One short set of handwritten notes from former Central Intelligence Agency Director John Brennan could tell us whether Washington’s most powerful players quietly gamed the 2016 Russia narrative from the very start.
Story Snapshot
- Judicial Watch has sued the Central Intelligence Agency to obtain Brennan’s unredacted notes from an August 3, 2016 White House briefing that reportedly discussed a Hillary Clinton campaign plan to tie Donald Trump to Russia.[1]
- The group argues these records are essential to understanding what President Barack Obama, the Central Intelligence Agency, and the Federal Bureau of Investigation knew about that plan, and when they knew it.[1][4]

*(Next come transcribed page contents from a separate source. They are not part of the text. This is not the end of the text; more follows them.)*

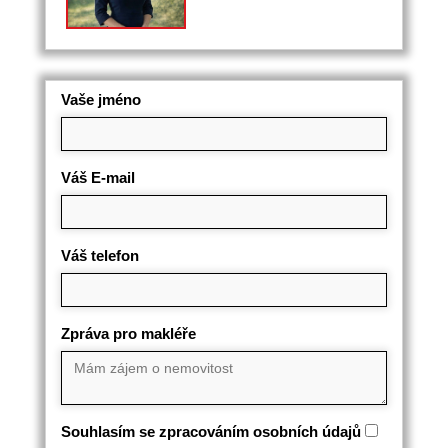
Vaše jméno
Váš E-mail
Váš telefon
Zpráva pro makléře
Souhlasím se zpracováním osobních údajů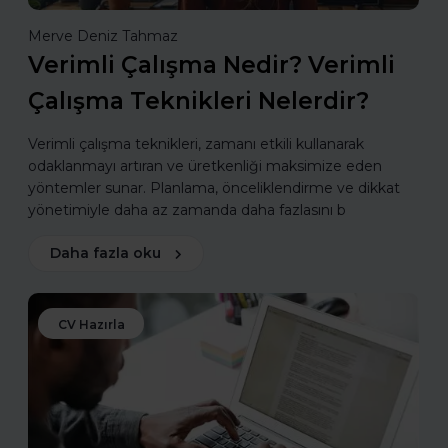
Merve Deniz Tahmaz
Verimli Çalışma Nedir? Verimli
Çalışma Teknikleri Nelerdir?
Verimli çalışma teknikleri, zamanı etkili kullanarak
odaklanmayı artıran ve üretkenliği maksimize eden
yöntemler sunar. Planlama, önceliklendirme ve dikkat
yönetimiyle daha az zamanda daha fazlasını b
Daha fazla oku
CV Hazırla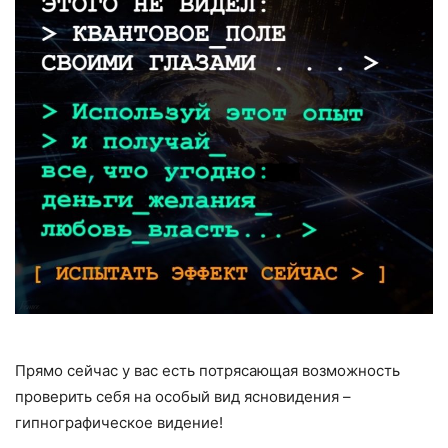
Прямо сейчас у вас есть потрясающая возможность
проверить себя на особый вид ясновидения –
гипнографическое видение!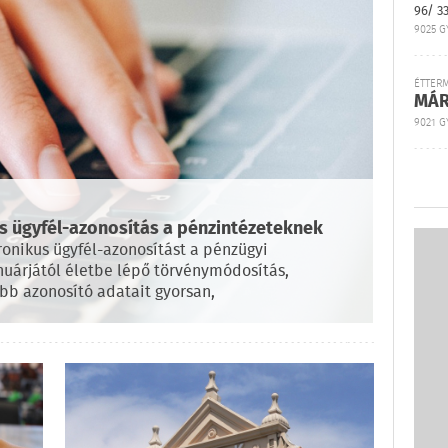
96/ 3
9025 G
ÉTTER
MÁR
9021 GY
is ügyfél-azonosítás a pénzintézeteknek
tronikus ügyfél-azonosítást a pénzügyi
uárjától életbe lépő törvénymódosítás,
bb azonosító adatait gyorsan,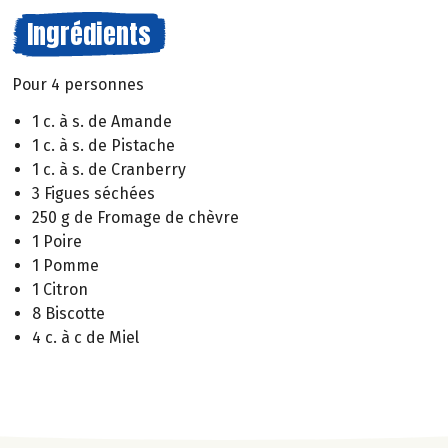
Ingrédients
Pour 4 personnes
1 c. à s. de Amande
1 c. à s. de Pistache
1 c. à s. de Cranberry
3 Figues séchées
250 g de Fromage de chèvre
1 Poire
1 Pomme
1 Citron
8 Biscotte
4 c. à c de Miel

- Special Counsel John Durham’s report confirms that Brennan briefed Obama on “Clinton Plan” intelligence, but key passages and responses remain heavily redacted.[1][4]
- The fight is not only about Russiagate history; it is about whether American citizens still have leverage, through the Freedom of Information Act, to force sunlight onto the intelligence bureaucracy.[1][5]
Why Brennan’s Notes Became the New Russiagate Battleground
Judicial Watch’s new lawsuit targets what might be the closest thing to a contemporaneous diary of the Obama-era briefing where “Clinton Plan” intelligence landed on the president’s desk.[1] The Freedom of Information Act filing demands Brennan’s complete handwritten notes from an August 3, 2016 White House Situation Room meeting, plus any related records that reference intelligence describing a Hillary Clinton campaign effort to link Donald Trump to Russia.[1][4] The Central Intelligence Agency reportedly ignored an August 5, 2025 request, prompting the lawsuit.[1]
Durham’s May 2023 report describes how the intelligence community obtained information that Hillary Clinton allegedly approved a proposal on July 26, 2016 to “vilify” Trump by stirring up a Russia scandal.[1][4] Brennan’s office records show he personally received that intelligence and then briefed Obama, the vice president, the attorney general, and the Federal Bureau of Investigation director in the August 3 meeting.[1][4] Durham confirms Brennan’s notes documented that “Clinton Plan” intelligence, but key responses from Obama and James Comey remain redacted in the public version.[1][4]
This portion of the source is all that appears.